There are a lot of things you don’t know.
Do you know that I always stare the back of your head in class and just waiting for you to turn around and notice me? Sometimes you look at me too, making faces when the lecture bores the hell out of you and I would make these weird faces that causes you to laugh like a maniac. But other times are plain torture. Those are when you completely ignore my presence or not be bothered by the missing goodbye I wanted to hear from you every time we separate.
Do you know that I just don’t give what others need from me? But you’re not like the others, you’re my only exception. Not helping you would give me lots of issues I need to think at 12 am and I’m afraid that it would haunt my brain and be guilty for being useless around you.

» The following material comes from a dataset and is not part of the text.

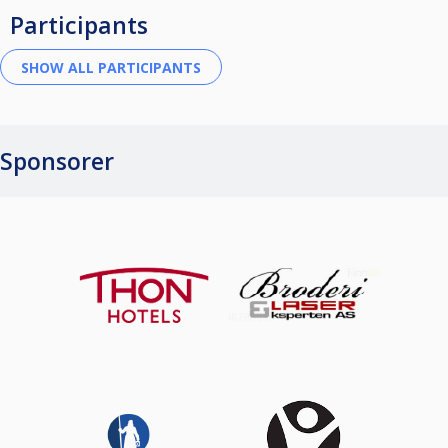
Participants
Sponsorer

Do you know that I decode every move you make? Expecting everyday that you would always stick by my side to annoy me. Assuming your every body movement that there’s somehow a little bit of flirting involved and am always disappointed by the fact that you only treat me as your friend. Nothing more, nothing less.
Do you know that you can actually break me to pieces? Spending the weekends moping and degrading myself for my petty unrequited love for you. I can no longer locate where to gain those lost pieces I gave. They’re nowhere to be found and so does my hope to love again.

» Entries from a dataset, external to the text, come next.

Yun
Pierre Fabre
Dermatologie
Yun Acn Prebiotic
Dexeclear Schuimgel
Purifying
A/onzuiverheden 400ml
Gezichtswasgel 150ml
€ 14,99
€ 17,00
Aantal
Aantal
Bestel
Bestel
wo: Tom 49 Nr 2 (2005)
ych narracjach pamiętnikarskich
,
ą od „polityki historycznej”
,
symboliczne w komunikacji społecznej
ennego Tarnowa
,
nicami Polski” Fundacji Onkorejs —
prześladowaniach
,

Do you know that I may have already written you a book full of hopeless expectations? And no one ever wrote me a single paragraph about how adorable I am. There are times that I find myself being jealous of you because someone, like me, cares and is afraid to lose you.
Do you know that I like you this much? So much. That I can describe it already as love. That even if I can’t admit the L word, I know that this is more than like.
Oh yes, you don’t know any of these because risking our friendship is like betting for my happiness. You see, that’s where I made a huge mistake – putting my happiness to a person. Because they’ll always drop it. Always.